Pull each line containing "fields" from the data.

INPUT FOR THIS TASK START

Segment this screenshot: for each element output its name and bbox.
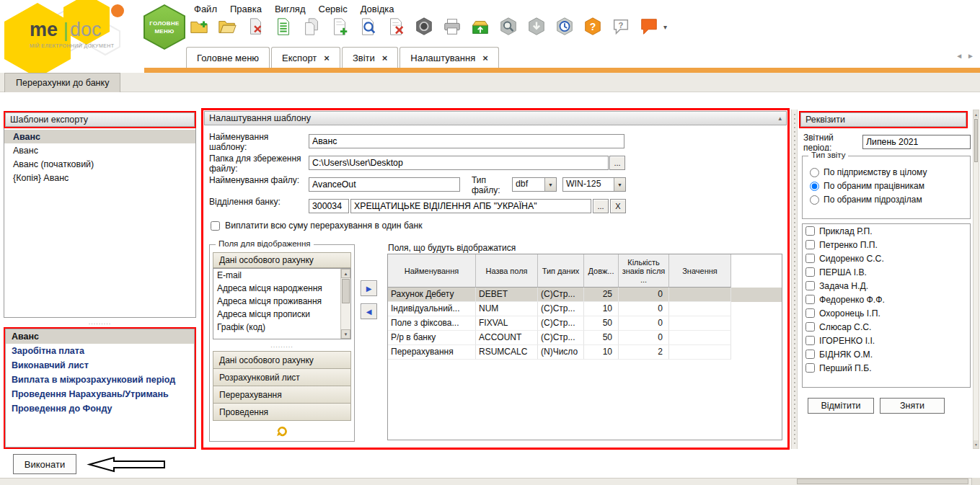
scroll-thumb[interactable]	[342, 279, 350, 303]
execute-button[interactable]: Виконати	[13, 454, 76, 474]
report-type-radio[interactable]	[810, 195, 819, 205]
menu-view[interactable]: Вигляд	[270, 2, 311, 16]
report-type-radio[interactable]	[810, 182, 819, 191]
employee-checkbox[interactable]	[805, 295, 815, 304]
field-item[interactable]: E-mail	[213, 269, 340, 282]
table-row[interactable]: ПерерахуванняRSUMCALC(N)Число102	[388, 345, 782, 360]
report-type-option[interactable]: По обраним підрозділам	[810, 195, 963, 205]
panel-splitter[interactable]	[791, 110, 798, 449]
report-period-input[interactable]	[862, 135, 971, 149]
employee-item[interactable]: БІДНЯК О.М.	[803, 347, 970, 361]
tab-scroll-left-icon[interactable]: ◄	[955, 52, 963, 60]
find-document-icon[interactable]	[357, 16, 379, 37]
file-name-input[interactable]	[309, 177, 460, 192]
employee-checkbox[interactable]	[805, 336, 815, 345]
employee-checkbox[interactable]	[805, 226, 815, 236]
employee-checkbox[interactable]	[805, 322, 815, 332]
pay-one-bank-checkbox[interactable]	[211, 221, 220, 231]
menu-help[interactable]: Довідка	[356, 2, 399, 16]
copy-document-icon[interactable]	[301, 16, 322, 37]
employee-checkbox[interactable]	[805, 350, 815, 359]
bottom-scrollbar-thumb[interactable]	[797, 479, 968, 484]
export-icon[interactable]	[469, 16, 491, 37]
report-type-option[interactable]: По обраним працівникам	[810, 181, 963, 191]
template-item[interactable]: {Копія} Аванс	[4, 171, 195, 184]
close-document-icon[interactable]	[385, 16, 407, 37]
category-item[interactable]: Заробітна плата	[6, 344, 194, 358]
folder-browse-button[interactable]: ...	[609, 156, 625, 170]
category-item[interactable]: Виплата в міжрозрахунковий період	[6, 373, 194, 387]
employee-item[interactable]: Охоронець І.П.	[803, 306, 970, 320]
fields-list-scrollbar[interactable]: ▲ ▼	[340, 269, 350, 339]
mark-all-button[interactable]: Відмітити	[808, 398, 874, 414]
report-type-option[interactable]: По підприємству в цілому	[810, 167, 963, 177]
employee-item[interactable]: Слюсар С.С.	[803, 320, 970, 334]
employee-checkbox[interactable]	[805, 308, 815, 318]
report-type-radio[interactable]	[810, 168, 819, 177]
new-document-icon[interactable]	[188, 16, 210, 37]
fields-section-1[interactable]: Розрахунковий лист	[213, 368, 351, 386]
feedback-chat-icon[interactable]	[638, 16, 660, 37]
category-item[interactable]: Виконавчий лист	[6, 358, 194, 373]
employee-item[interactable]: Перший П.Б.	[803, 361, 970, 375]
print-icon[interactable]	[441, 16, 463, 37]
fields-section-0[interactable]: Дані особового рахунку	[213, 351, 351, 369]
category-item[interactable]: Проведення до Фонду	[6, 401, 194, 416]
menu-service[interactable]: Сервіс	[314, 2, 353, 16]
table-row[interactable]: Поле з фіксова...FIXVAL(С)Стр...500	[388, 316, 782, 331]
employee-checkbox[interactable]	[805, 363, 815, 373]
table-row[interactable]: Індивідуальний...NUM(С)Стр...100	[388, 302, 782, 316]
fields-section-header[interactable]: Дані особового рахунку	[213, 252, 351, 268]
field-item[interactable]: Адреса місця прописки	[213, 308, 340, 321]
employee-item[interactable]: Петренко П.П.	[803, 238, 970, 252]
table-row[interactable]: Рахунок ДебетуDEBET(С)Стр...250	[388, 288, 782, 302]
search-hexagon-icon[interactable]	[498, 16, 519, 37]
scroll-down-icon[interactable]: ▼	[341, 329, 350, 339]
right-scrollbar[interactable]: ▲ ▼	[973, 110, 979, 449]
field-item[interactable]: Адреса місця народження	[213, 282, 340, 295]
tab-close-icon[interactable]: ×	[324, 53, 330, 63]
subtab-bank-transfers[interactable]: Перерахунки до банку	[4, 73, 120, 92]
bank-clear-button[interactable]: X	[610, 199, 626, 213]
scroll-down-icon[interactable]: ▼	[974, 440, 979, 448]
toolbar-dropdown-caret[interactable]: ▾	[663, 23, 667, 31]
file-type-select[interactable]: dbf ▼	[512, 177, 557, 192]
fields-splitter-handle[interactable]: .........	[210, 341, 354, 350]
move-field-left-button[interactable]: ◀	[361, 303, 377, 319]
delete-document-icon[interactable]	[244, 16, 266, 37]
category-item[interactable]: Аванс	[6, 329, 194, 344]
download-hexagon-icon[interactable]	[526, 16, 547, 37]
table-row[interactable]: Р/р в банкуACCOUNT(С)Стр...500	[388, 331, 782, 345]
scroll-up-icon[interactable]: ▲	[341, 269, 350, 278]
scroll-thumb[interactable]	[974, 119, 978, 162]
tab-1[interactable]: Експорт×	[271, 47, 340, 68]
tab-0[interactable]: Головне меню	[186, 47, 270, 68]
fields-section-3[interactable]: Проведення	[213, 403, 351, 421]
encoding-select[interactable]: WIN-125 ▼	[562, 177, 626, 192]
collapse-panel-icon[interactable]: ▴	[778, 115, 782, 122]
employee-item[interactable]: ІГОРЕНКО І.І.	[803, 334, 970, 347]
record-icon[interactable]	[413, 16, 435, 37]
menu-file[interactable]: Файл	[189, 2, 222, 16]
tab-close-icon[interactable]: ×	[382, 53, 388, 63]
employee-checkbox[interactable]	[805, 281, 815, 290]
bank-browse-button[interactable]: ...	[593, 199, 609, 213]
chevron-down-icon[interactable]: ▼	[544, 178, 556, 191]
main-menu-button[interactable]: ГОЛОВНЕ МЕНЮ	[144, 4, 185, 50]
template-name-input[interactable]	[309, 134, 624, 148]
pay-one-bank-row[interactable]: Виплатити всю суму перерахування в один …	[211, 221, 423, 231]
move-field-right-button[interactable]: ▶	[361, 280, 377, 296]
chevron-down-icon[interactable]: ▼	[614, 178, 625, 191]
apply-fields-icon[interactable]	[275, 424, 288, 437]
tab-3[interactable]: Налаштування×	[399, 47, 498, 68]
help-icon[interactable]: ?	[582, 16, 604, 37]
bank-name-input[interactable]	[350, 199, 591, 213]
tab-close-icon[interactable]: ×	[482, 53, 488, 63]
employee-item[interactable]: Сидоренко С.С.	[803, 252, 970, 265]
tab-2[interactable]: Звіти×	[342, 47, 398, 68]
employee-item[interactable]: ПЕРША І.В.	[803, 265, 970, 279]
add-document-icon[interactable]	[329, 16, 350, 37]
scroll-up-icon[interactable]: ▲	[974, 110, 979, 118]
verify-hexagon-icon[interactable]	[554, 16, 575, 37]
menu-edit[interactable]: Правка	[225, 2, 267, 16]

INPUT FOR THIS TASK END

EXERCISE RESULT:
fields-list-scrollbar[interactable]: ▲ ▼	[340, 269, 350, 339]
fields-section-1[interactable]: Розрахунковий лист	[213, 368, 351, 386]
fields-section-0[interactable]: Дані особового рахунку	[213, 351, 351, 369]
fields-section-header[interactable]: Дані особового рахунку	[213, 252, 351, 268]
fields-splitter-handle[interactable]: .........	[210, 341, 354, 350]
fields-section-3[interactable]: Проведення	[213, 403, 351, 421]
apply-fields-icon[interactable]	[275, 424, 288, 437]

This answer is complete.